69. Declarations.]-The declaration of the person accused, the formal parts of which may be written or printed, or partly written and partly printed, duly authenticated by the magistrate examiner as having been emitted before him according to the existing law and practice, shall be received in evidence without being sworn to by witnesses, and it shall not be necessary to insert the names of any witnesses to the declaration in any list of witnesses, either for the prosecution or for the person accused, but it shall be competent for the person accused, before such declaration is read to the jury, to adduce as witnesses the persons who were present when the declaration was emitted, and to examine them upon any matters regarding such declaration on which it would be competent to examine them according to the existing law and practice, and to move the Court to refuse to allow the declaration to be read on grounds appearing on the face of the declaration itself, or on the ground of what is disclosed in such evidence or on both of these grounds, and where a person accused objects to the declaration, the prosecutor shall be entitled to examine any witnesses in regard thereto, whom the person accused may be entitled to examine as aforesaid.

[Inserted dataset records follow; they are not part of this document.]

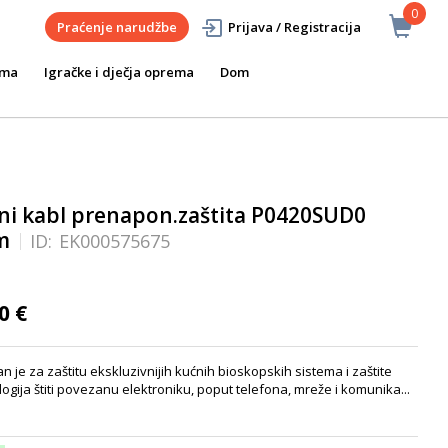
0
Praćenje narudžbe
Prijava / Registracija
ema
Igračke i dječja oprema
Dom
i kabl prenapon.zaštita P0420SUD0
m
ID:
EK000575675
0 €
e za zaštitu ekskluzivnijih kućnih bioskopskih sistema i zaštite
ogija štiti povezanu elektroniku, poput telefona, mreže i komunika...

74. Repeal.]-All statutes, laws, regulations, and usages inconsistent or at variance with the provisions of this Act shall be, and the same are hereby repealed: Provided always, that the same shall continue in force in all other respects whatsoever.

75. Act not to apply to treason.]—Nothing in this Act contained shall apply to the crimes of treason or rebellion against the sovereign, or shall affect the procedure in any prosecution or trial for treason, or for rebellion against the sovereign, but all procedure in the prosecution and trial of such crimes shall be conducted according to the existing law and practice.



56 VICT. c. 31.

Passed 1st April, 1893.

Came into operation 1st July, 1893: s. 29.

2. Application of Act.]-This Act shall apply to all criminal proceedings, and to all civil proceedings and other matters whatsoever respecting which the Parliament of Canada has jurisdiction in this behalf.

4. Competency of accused and of wife and husband.]— Every person charged with an offence, and the wife or husband, as the case may be, of the person so charged, shall be a competent witness, whether the person so charged is charged solely or jointly with any other person.

Proviso as to communications during marriage.]-Provided, however, that no husband shall be competent to disclose any communication made to him by his wife during their marriage, and no wife shall be competent to disclose any communication made to her by her husband during their marriage.

(2.) The failure of the person charged, or of the wife or husband of such person, to testify, shall not be made the subject of comment by the Judge, or by counsel for the prosecution in addressing the jury.1

1 See ante, p. 18.

5. Incriminating answers.]-No person shall be excused from answering any question upon the ground that the

answer to such question may tend to criminate him, or may tend to establish his liability to a civil proceeding at the instance of the Crown or of any other person: Provided, however, that no evidence so given shall be used or receivable in evidence against such person in any criminal proceeding thereafter instituted against him other than a prosecution for perjury in giving such evidence.

6. Evidence of mute.]-A witness who is unable to speak, may give his evidence in any other manner in which he can make it intelligible.